Pharmacies get TB, HIV greenlight

Pharmacies get TB, HIV greenlight

Given the accessibility of pharmacies to most South Africans — Clicks says half of the country’s population now lives within 5.2 kilometres of one of its outlets — the announcement that pharmacies have been given the green light to allow specially trained pharmacists to manage and prescribe medication to patients with HIV and tuberculosis (TB) is particularly encouraging, providing them with increased access to medicines.

Pharmacists permitted to prescribe HIV and TB medication need to have successfully completed the Pharmacy-Initiated Management of Antiretrovial Treatment (Primart) training course.

HIV and TB remain very prevalent in South Africa. It is estimated that more than eight-million people are HIV positive, with the country recording a small annual uptick in HIV-related deaths. In 2021, approximately 300,000 new TB infections were recorded, with the disease resulting in 56,000 deaths. This is despite TB being preventable and curable. However, the disease needs to be treated early to stop infections from spreading and so patients don’t become resistant to the drugs used to treat it.

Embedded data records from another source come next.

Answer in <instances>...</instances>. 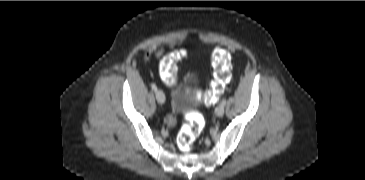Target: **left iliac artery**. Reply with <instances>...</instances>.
Returning a JSON list of instances; mask_svg holds the SVG:
<instances>
[{
  "label": "left iliac artery",
  "instance_id": "left-iliac-artery-1",
  "mask_svg": "<svg viewBox=\"0 0 365 180\" xmlns=\"http://www.w3.org/2000/svg\"><path fill=\"white\" fill-rule=\"evenodd\" d=\"M221 104L225 106V104H226V98H223L222 99Z\"/></svg>",
  "mask_w": 365,
  "mask_h": 180
}]
</instances>
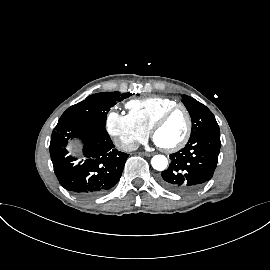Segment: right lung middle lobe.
<instances>
[{"mask_svg":"<svg viewBox=\"0 0 270 270\" xmlns=\"http://www.w3.org/2000/svg\"><path fill=\"white\" fill-rule=\"evenodd\" d=\"M130 93L103 92L90 95L84 101L69 107L60 117L58 123L86 120L95 122L103 127L106 124L107 113L117 102L128 98Z\"/></svg>","mask_w":270,"mask_h":270,"instance_id":"dd1d6c3e","label":"right lung middle lobe"}]
</instances>
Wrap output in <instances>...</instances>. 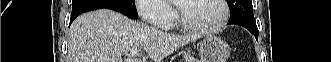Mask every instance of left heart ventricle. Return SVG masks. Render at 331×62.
<instances>
[{"label": "left heart ventricle", "instance_id": "obj_1", "mask_svg": "<svg viewBox=\"0 0 331 62\" xmlns=\"http://www.w3.org/2000/svg\"><path fill=\"white\" fill-rule=\"evenodd\" d=\"M181 9L186 21L194 26L210 28L216 26L223 10L217 0L181 1Z\"/></svg>", "mask_w": 331, "mask_h": 62}]
</instances>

A new TB vaccine aimed at stopping people from contracting the disease is undergoing clinical trials. While there are many TB vaccines in various stages of testing, the one showing the most promise for ending TB is M72.

In South Africa, newborn babies receive the bacille Calmette-Guerin (BCG) vaccine developed in 1921 to protect them against TB. The effect of the BCG vaccine only lasts 10 to 15 years. If the M72 lives up to its promises, it could provide a booster vaccine to provide teenagers and adults with protection against TB.